I have a feeling that bringing back electric trolleys (or, in general, mass public transport) for all of our major cities (and ban individual cars, except for perhaps taxis and delivery vehicles) would really help to solve our congestion/ oil dependence/ parking/ pollution issues...
Anyway, my 2 cents. Michael Mac
@Michael - Since the batteries are good for a minimum of 10 years, replacement cost isn't even an issue. So yes, overall you save about $1200 a year in fuel costs.
Replacement batteries is a factor when considering keeping the car over 10 years and/or resale value. This EV model costs $20,000 more,over twice than the motor version. If your looking to save money look elsewhere.

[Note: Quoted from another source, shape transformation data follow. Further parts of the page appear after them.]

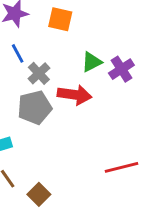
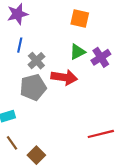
orange square: (60, 19) -> (80, 18), moved
blue line: (18, 53) -> (20, 45), turned 40

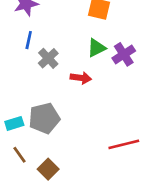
red arrow: (64, 77) -> (81, 78), size x0.7
gray pentagon: (33, 87) -> (44, 118), moved

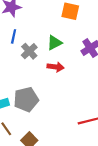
green triangle: (96, 48) -> (54, 43), moved

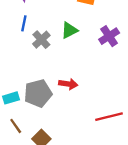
red arrow: (56, 67) -> (68, 84), moved

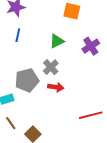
gray cross: (41, 40) -> (51, 67), moved
gray pentagon: (38, 93) -> (27, 80), moved

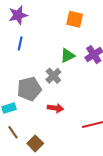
green triangle: (57, 41) -> (68, 56), moved
red arrow: (56, 87) -> (55, 108), moved

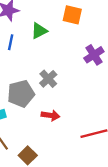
green triangle: (68, 56) -> (39, 31), moved

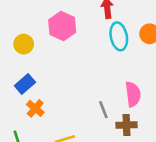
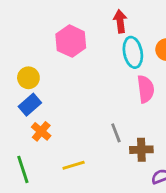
yellow circle: (24, 44) -> (28, 78), moved
pink semicircle: (133, 94) -> (146, 89), moved

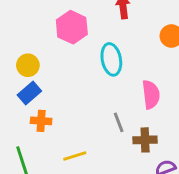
cyan ellipse: (133, 52) -> (111, 59), moved
pink semicircle: (146, 89) -> (151, 95), moved
orange cross: (41, 131) -> (41, 121), turned -36

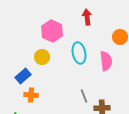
yellow circle: (28, 65) -> (42, 57), moved
pink semicircle: (151, 95) -> (106, 61), moved

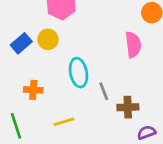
cyan ellipse: (79, 53) -> (79, 73), moved
blue rectangle: (23, 76) -> (21, 43), moved

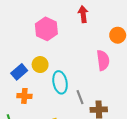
yellow circle: (48, 39) -> (40, 65), moved
blue rectangle: (21, 43) -> (19, 72), moved

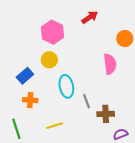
red arrow: (83, 14) -> (90, 17), turned 63
yellow circle: (40, 65) -> (49, 60), moved

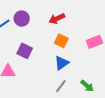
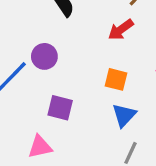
red arrow: (57, 19) -> (121, 30), moved

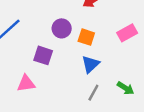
purple circle: (44, 56) -> (62, 28), moved

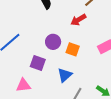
blue triangle: (90, 64) -> (65, 75), moved

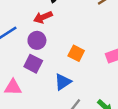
red arrow: (78, 20) -> (43, 17), moved
purple circle: (53, 42) -> (37, 40), moved

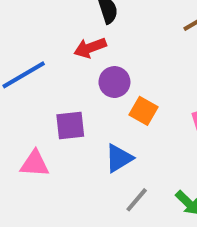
purple circle: (37, 40) -> (114, 82), moved
purple square: (33, 64) -> (70, 125), turned -36

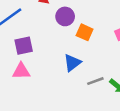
purple square: (70, 125) -> (24, 46), moved
gray line: (137, 200) -> (95, 81), moved, turned 35

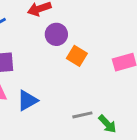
blue triangle: (72, 63) -> (27, 100), moved

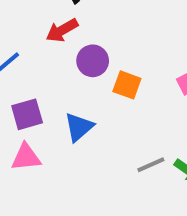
blue triangle: (27, 100) -> (79, 127), moved

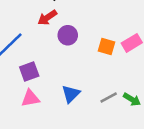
orange square: (127, 85) -> (107, 46), moved
blue triangle: (79, 127) -> (71, 94), moved

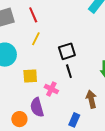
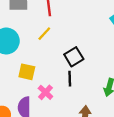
black square: (67, 51) -> (74, 57), turned -30

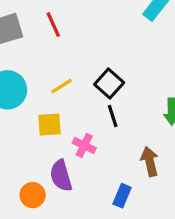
yellow line: (44, 34) -> (61, 86), moved, turned 32

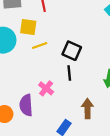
black square: (109, 84) -> (72, 51), turned -30
yellow square: (49, 125) -> (28, 27), moved

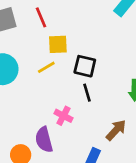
yellow square: (28, 27) -> (58, 44), moved
brown arrow: (87, 109) -> (116, 130), turned 54

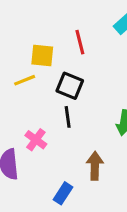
red line: (41, 17) -> (80, 42), moved
brown arrow: (116, 130) -> (95, 166), turned -50

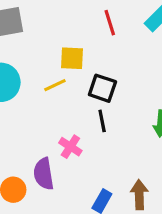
red line: (80, 42) -> (110, 23), moved
brown arrow: (95, 166) -> (139, 195), moved

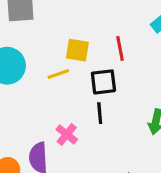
red line: (110, 23) -> (120, 48), moved
black square: (102, 88) -> (103, 82), turned -32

This car uses Toshiba SCiB batteries which will last longer than the rest of the car. Probably good value if you're willing to keep the car for a long time.
Great car but they have to keep working on the price. It's hard but I have to wait.
"$389 per month for three years, and the MSRP comes in at $37,415."
If you can lease for $389 / month, why would any one buy one at that price?
@chidrbmt: Your comment has no meaning without a frame of reference.
If you are one of those commuters who "drive" the "average" US commute of 10 miles then you comment might be valid. I put drive in quotes as operating a motor vehicle for just a brief period can hardly be called driving.
In my context this vehicle might be a valid choice due to my circumstances. I drive 65 miles each way five days a week at 30 miles per gallon. That means I burn 1200+ gallons of gasoline a year just to get to work. If I had a charging station near work this could save me $3000+ per year or $30,000 in a ten year span. If the battery lasted only the minimum ten years then I'd have still saved money over the life of the car. However the batteries tend to last longer than rated so I could probably squeeze another 5 years out of it raising my overall savings to $45,000 prior to replacing the battery.
To further illustrate my point. I did the math on owning an EV as compared to owning my current Sentra. I keep a logbook in my car of all expenditures related to the vehicle so I can see when it needs a little work. It has cost me about $0.10 per mile counting fuel, oil, coolant, tires, brake pads, and repairs. Taking into account electricity prices in my area; owning an EV that needs no oil, coolant, few brake pads, etc. It would cost me about $0.015 per mile to operate. So I would save $0.085 per mile. Multiply that by the 34000 miles I drive annually, just for work, and you get $2873 time 15 years and you get $43000 in savings. These numbers will only become more favorable as fuel prices spiral out of control.
Economy cars cost less then $20K...why would I spend $37K to save $1000 dollars a year in gas?? The numbers for hybrid and electric vehicles just dont work.